» Activity: Leaving out any pictures, transcribe every record exactly.

» Data extract:

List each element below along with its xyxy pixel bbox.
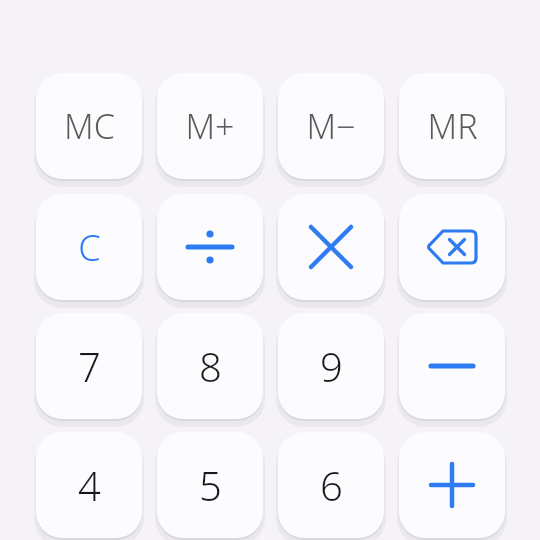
- button[interactable]: Subtract: [399, 313, 505, 419]
- button[interactable]: Multiply: [278, 194, 384, 300]
- button[interactable]: C: [36, 194, 142, 300]
- staticText: M−: [306, 103, 356, 149]
- staticText: 4: [78, 458, 101, 512]
- button[interactable]: 5: [157, 432, 263, 538]
- button[interactable]: 8: [157, 313, 263, 419]
- staticText: C: [78, 223, 101, 272]
- button[interactable]: Divide: [157, 194, 263, 300]
- staticText: 9: [320, 339, 343, 393]
- button[interactable]: 7: [36, 313, 142, 419]
- button[interactable]: 9: [278, 313, 384, 419]
- button[interactable]: M+: [157, 73, 263, 179]
- button[interactable]: MC: [36, 73, 142, 179]
- staticText: MC: [64, 103, 115, 149]
- staticText: 7: [78, 339, 101, 393]
- button[interactable]: Add: [399, 432, 505, 538]
- staticText: 8: [199, 339, 222, 393]
- button[interactable]: Backspace: [399, 194, 505, 300]
- staticText: M+: [185, 103, 235, 149]
- button[interactable]: M−: [278, 73, 384, 179]
- button[interactable]: 4: [36, 432, 142, 538]
- button[interactable]: 6: [278, 432, 384, 538]
- staticText: 6: [320, 458, 343, 512]
- staticText: 5: [199, 458, 222, 512]
- button[interactable]: MR: [399, 73, 505, 179]
- staticText: MR: [427, 103, 478, 149]
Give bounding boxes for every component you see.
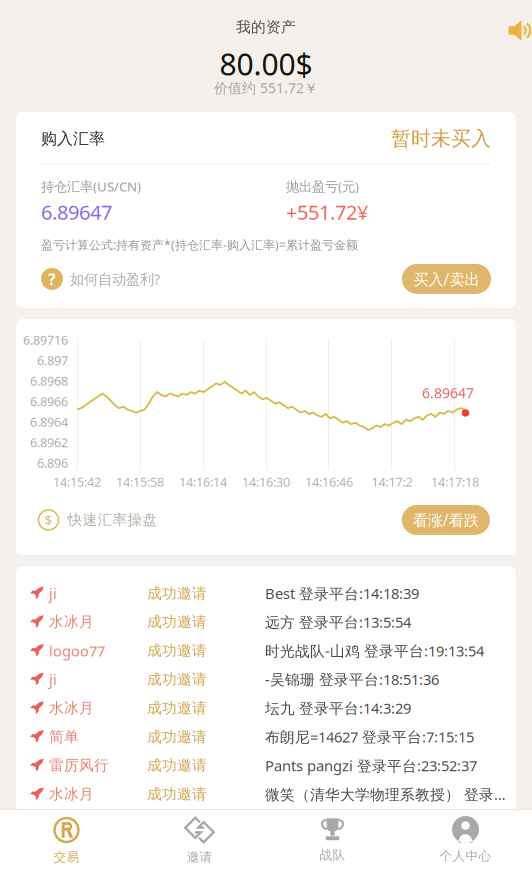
staticText: 水冰月	[49, 699, 94, 717]
staticText: 坛九 登录平台:14:3:29	[265, 698, 411, 718]
button[interactable]: 个人中心	[399, 810, 532, 870]
staticText: 14:15:42	[53, 473, 101, 491]
staticText: 6.8966	[30, 393, 68, 410]
staticText: 微笑（清华大学物理系教授） 登录…	[265, 784, 506, 804]
staticText: Pants pangzi 登录平台:23:52:37	[265, 756, 477, 776]
staticText: 购入汇率	[41, 128, 105, 149]
staticText: 成功邀请	[147, 728, 207, 746]
staticText: 远方 登录平台:13:5:54	[265, 612, 411, 632]
staticText: 暂时未买入	[391, 126, 491, 151]
staticText: 快速汇率操盘	[68, 511, 158, 529]
staticText: 14:16:30	[242, 473, 290, 491]
button[interactable]: Announcements	[494, 9, 532, 52]
staticText: 成功邀请	[147, 613, 207, 631]
staticText: 水冰月	[49, 785, 94, 803]
staticText: 盈亏计算公式:持有资产*(持仓汇率-购入汇率)=累计盈亏金额	[41, 237, 358, 253]
button[interactable]: ?	[41, 265, 160, 293]
staticText: 战队	[320, 847, 346, 863]
button[interactable]: 战队	[266, 810, 399, 870]
button[interactable]: 看涨/看跌	[402, 505, 490, 535]
staticText: 水冰月	[49, 613, 94, 631]
staticText: 6.896	[37, 454, 68, 472]
staticText: 6.89647	[41, 198, 112, 226]
button[interactable]: $	[36, 504, 160, 536]
staticText: 成功邀请	[147, 756, 207, 775]
staticText: 时光战队-山鸡 登录平台:19:13:54	[265, 641, 484, 661]
staticText: 成功邀请	[147, 699, 207, 717]
staticText: 价值约 551.72￥	[214, 78, 318, 97]
staticText: 6.8962	[30, 434, 68, 451]
staticText: Best 登录平台:14:18:39	[265, 583, 419, 603]
staticText: 雷厉风行	[49, 756, 109, 775]
button[interactable]: 邀请	[133, 810, 266, 870]
staticText: 6.8964	[30, 413, 68, 431]
staticText: 成功邀请	[147, 670, 207, 689]
staticText: 14:17:2	[372, 473, 412, 491]
staticText: $	[44, 511, 52, 529]
button[interactable]: 买入/卖出	[402, 264, 491, 294]
staticText: 6.89716	[23, 331, 68, 349]
button[interactable]: 交易	[0, 810, 133, 870]
staticText: 看涨/看跌	[413, 510, 479, 530]
staticText: 我的资产	[236, 18, 296, 36]
staticText: 抛出盈亏(元)	[286, 177, 359, 195]
staticText: logoo77	[49, 641, 105, 661]
staticText: 14:17:18	[431, 473, 479, 491]
staticText: -吴锦珊 登录平台:18:51:36	[265, 669, 439, 689]
staticText: ?	[48, 268, 56, 290]
staticText: ji	[49, 583, 57, 603]
staticText: 持仓汇率(US/CN)	[41, 177, 141, 195]
staticText: 如何自动盈利?	[70, 269, 160, 289]
staticText: 邀请	[186, 849, 212, 865]
staticText: 14:16:46	[305, 473, 353, 491]
staticText: 成功邀请	[147, 785, 207, 803]
staticText: 简单	[49, 728, 79, 746]
staticText: 6.89647	[422, 383, 474, 402]
staticText: 个人中心	[440, 848, 492, 864]
staticText: 14:16:14	[179, 473, 227, 491]
staticText: ji	[49, 669, 57, 689]
staticText: 6.8968	[30, 372, 68, 390]
staticText: 交易	[54, 849, 80, 865]
staticText: +551.72¥	[286, 198, 368, 226]
staticText: 买入/卖出	[414, 268, 480, 289]
staticText: 80.00$	[220, 44, 312, 84]
staticText: 14:15:58	[116, 473, 164, 491]
staticText: 6.897	[37, 352, 68, 369]
staticText: 布朗尼=14627 登录平台:7:15:15	[265, 727, 474, 747]
staticText: 成功邀请	[147, 584, 207, 602]
staticText: 成功邀请	[147, 641, 207, 660]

» Solution for this problem:
List each element below along with its xyxy pixel bbox.
- button[interactable]: Subtract: [399, 313, 505, 419]
- button[interactable]: Multiply: [278, 194, 384, 300]
- button[interactable]: C: [36, 194, 142, 300]
- staticText: M−: [306, 103, 356, 149]
- staticText: 4: [78, 458, 101, 512]
- button[interactable]: 5: [157, 432, 263, 538]
- button[interactable]: 8: [157, 313, 263, 419]
- staticText: C: [78, 223, 101, 272]
- button[interactable]: Divide: [157, 194, 263, 300]
- staticText: 9: [320, 339, 343, 393]
- button[interactable]: 7: [36, 313, 142, 419]
- button[interactable]: 9: [278, 313, 384, 419]
- button[interactable]: M+: [157, 73, 263, 179]
- button[interactable]: MC: [36, 73, 142, 179]
- staticText: MC: [64, 103, 115, 149]
- staticText: 7: [78, 339, 101, 393]
- button[interactable]: Add: [399, 432, 505, 538]
- staticText: 8: [199, 339, 222, 393]
- button[interactable]: Backspace: [399, 194, 505, 300]
- staticText: M+: [185, 103, 235, 149]
- button[interactable]: M−: [278, 73, 384, 179]
- button[interactable]: 4: [36, 432, 142, 538]
- button[interactable]: 6: [278, 432, 384, 538]
- staticText: 6: [320, 458, 343, 512]
- staticText: 5: [199, 458, 222, 512]
- button[interactable]: MR: [399, 73, 505, 179]
- staticText: MR: [427, 103, 478, 149]
Give bounding boxes for every component you see.
staticText: 水冰月	[49, 699, 94, 717]
staticText: 坛九 登录平台:14:3:29	[265, 698, 411, 718]
button[interactable]: 个人中心	[399, 810, 532, 870]
staticText: 14:15:42	[53, 473, 101, 491]
staticText: 6.8966	[30, 393, 68, 410]
staticText: 微笑（清华大学物理系教授） 登录…	[265, 784, 506, 804]
staticText: Pants pangzi 登录平台:23:52:37	[265, 756, 477, 776]
staticText: 购入汇率	[41, 128, 105, 149]
staticText: 成功邀请	[147, 728, 207, 746]
staticText: 远方 登录平台:13:5:54	[265, 612, 411, 632]
staticText: 暂时未买入	[391, 126, 491, 151]
staticText: 快速汇率操盘	[68, 511, 158, 529]
staticText: 14:16:30	[242, 473, 290, 491]
button[interactable]: Announcements	[494, 9, 532, 52]
staticText: 成功邀请	[147, 613, 207, 631]
staticText: 水冰月	[49, 785, 94, 803]
staticText: 盈亏计算公式:持有资产*(持仓汇率-购入汇率)=累计盈亏金额	[41, 237, 358, 253]
button[interactable]: ?	[41, 265, 160, 293]
staticText: 战队	[320, 847, 346, 863]
button[interactable]: 战队	[266, 810, 399, 870]
button[interactable]: 看涨/看跌	[402, 505, 490, 535]
staticText: 水冰月	[49, 613, 94, 631]
staticText: 6.896	[37, 454, 68, 472]
staticText: 6.89647	[41, 198, 112, 226]
button[interactable]: $	[36, 504, 160, 536]
staticText: 成功邀请	[147, 756, 207, 775]
staticText: 时光战队-山鸡 登录平台:19:13:54	[265, 641, 484, 661]
staticText: 成功邀请	[147, 699, 207, 717]
staticText: 价值约 551.72￥	[214, 78, 318, 97]
staticText: 6.8962	[30, 434, 68, 451]
staticText: Best 登录平台:14:18:39	[265, 583, 419, 603]
staticText: 雷厉风行	[49, 756, 109, 775]
button[interactable]: 邀请	[133, 810, 266, 870]
staticText: 6.8964	[30, 413, 68, 431]
staticText: 成功邀请	[147, 670, 207, 689]
staticText: 14:17:2	[372, 473, 412, 491]
staticText: $	[44, 511, 52, 529]
button[interactable]: 买入/卖出	[402, 264, 491, 294]
staticText: 6.89716	[23, 331, 68, 349]
button[interactable]: 交易	[0, 810, 133, 870]
staticText: 看涨/看跌	[413, 510, 479, 530]
staticText: 我的资产	[236, 18, 296, 36]
staticText: 抛出盈亏(元)	[286, 177, 359, 195]
staticText: logoo77	[49, 641, 105, 661]
staticText: 14:17:18	[431, 473, 479, 491]
staticText: -吴锦珊 登录平台:18:51:36	[265, 669, 439, 689]
staticText: ?	[48, 268, 56, 290]
staticText: ji	[49, 583, 57, 603]
staticText: 持仓汇率(US/CN)	[41, 177, 141, 195]
staticText: 如何自动盈利?	[70, 269, 160, 289]
staticText: 邀请	[186, 849, 212, 865]
staticText: 14:16:46	[305, 473, 353, 491]
staticText: 成功邀请	[147, 785, 207, 803]
staticText: 简单	[49, 728, 79, 746]
staticText: 6.89647	[422, 383, 474, 402]
staticText: 个人中心	[440, 848, 492, 864]
staticText: 14:16:14	[179, 473, 227, 491]
staticText: ji	[49, 669, 57, 689]
staticText: 6.8968	[30, 372, 68, 390]
staticText: 交易	[54, 849, 80, 865]
staticText: +551.72¥	[286, 198, 368, 226]
staticText: 买入/卖出	[414, 268, 480, 289]
staticText: 80.00$	[220, 44, 312, 84]
staticText: 14:15:58	[116, 473, 164, 491]
staticText: 6.897	[37, 352, 68, 369]
staticText: 布朗尼=14627 登录平台:7:15:15	[265, 727, 474, 747]
staticText: 成功邀请	[147, 584, 207, 602]
staticText: 成功邀请	[147, 641, 207, 660]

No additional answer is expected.